→ WORK TO COMPLETE: All entries below are to be reproduced precisely as they stand, without the pictures.

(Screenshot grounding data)
%%

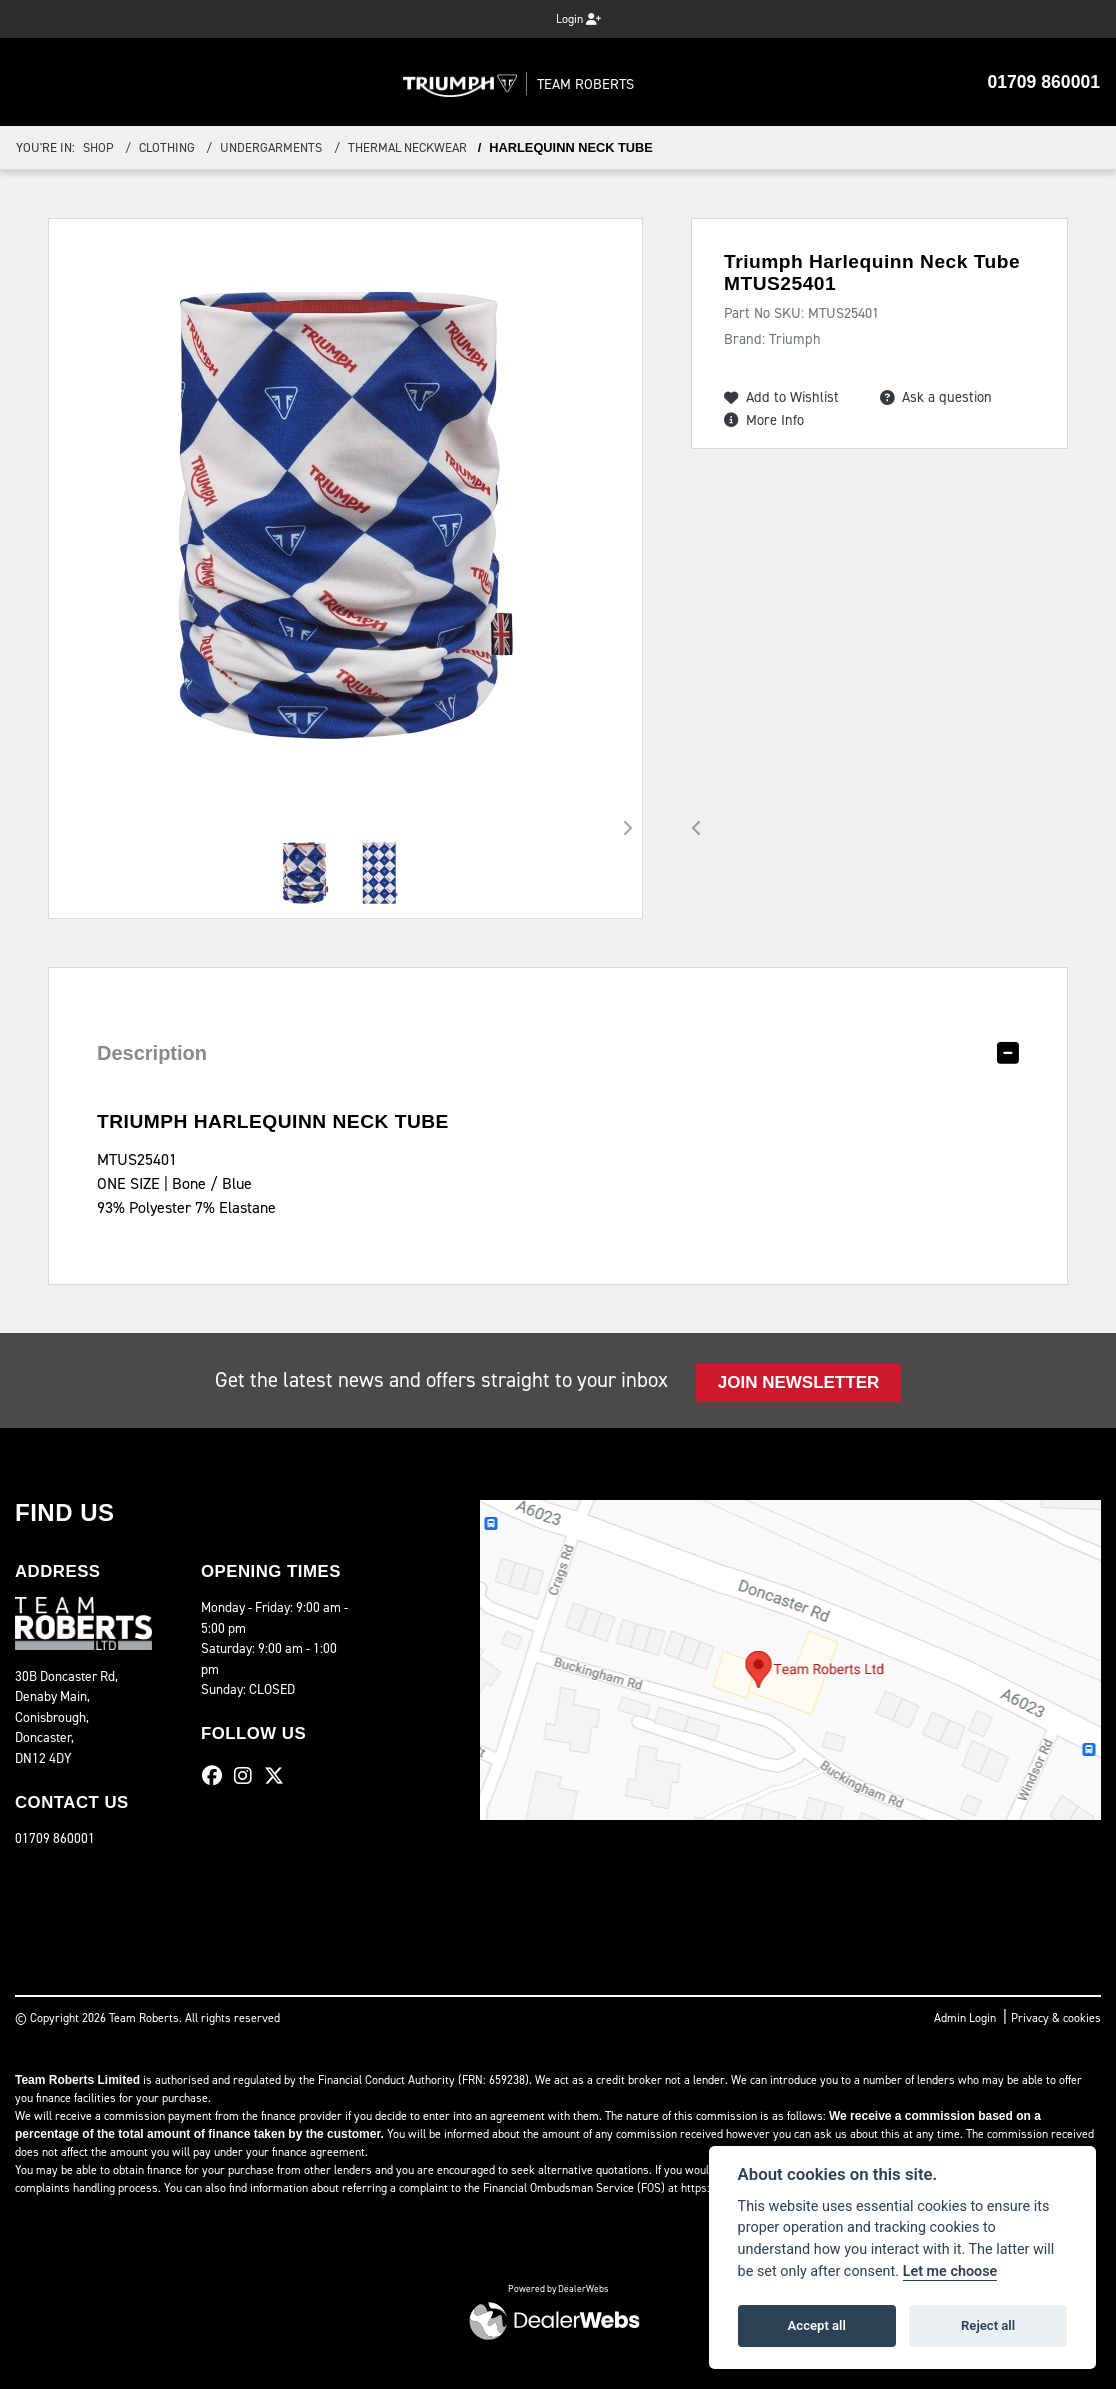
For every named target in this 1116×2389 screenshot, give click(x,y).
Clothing (167, 147)
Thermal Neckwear (407, 147)
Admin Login (965, 2018)
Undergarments (271, 147)
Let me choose (950, 2271)
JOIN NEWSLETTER (798, 1383)
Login (578, 19)
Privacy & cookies (1056, 2018)
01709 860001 (1048, 82)
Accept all (817, 2325)
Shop (98, 147)
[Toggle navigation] (32, 82)
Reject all (988, 2325)
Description (145, 1053)
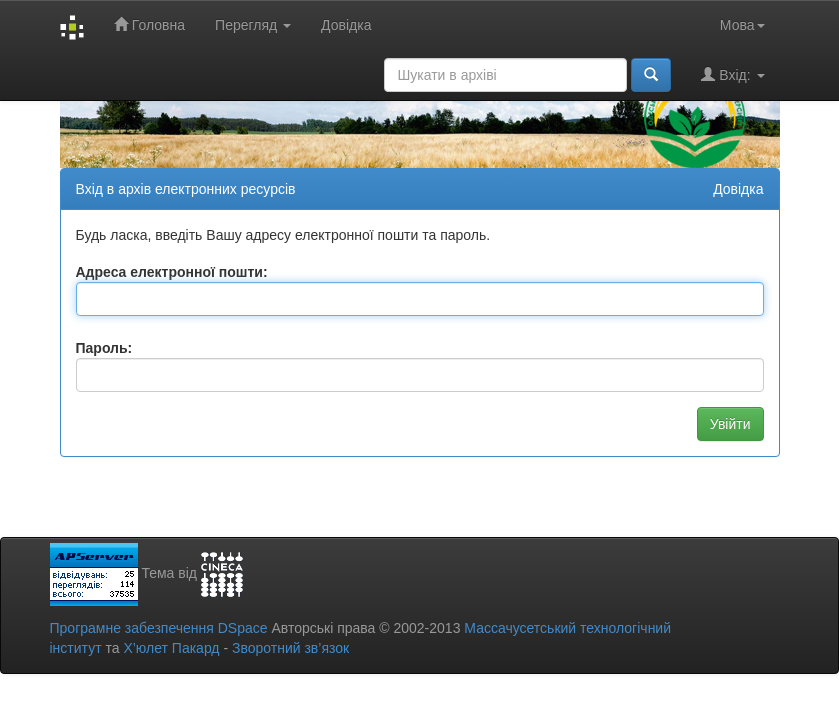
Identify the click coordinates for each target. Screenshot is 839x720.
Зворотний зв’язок (290, 648)
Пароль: (104, 348)
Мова (742, 25)
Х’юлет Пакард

%%

→ TASK RESULT:
For every named target in this 1116×2389 screenshot, give click(x,y).
Clothing (167, 147)
Thermal Neckwear (407, 147)
Admin Login (965, 2018)
Undergarments (271, 147)
Let me choose (950, 2271)
JOIN NEWSLETTER (798, 1383)
Login (578, 19)
Privacy & cookies (1056, 2018)
01709 860001 (1048, 82)
Accept all (817, 2325)
Shop (98, 147)
[Toggle navigation] (32, 82)
Reject all (988, 2325)
Description (145, 1053)
Identify the click coordinates for each target. Screenshot is 839x720.
Зворотний зв’язок (290, 648)
Пароль: (104, 348)
Мова (742, 25)
Х’юлет Пакард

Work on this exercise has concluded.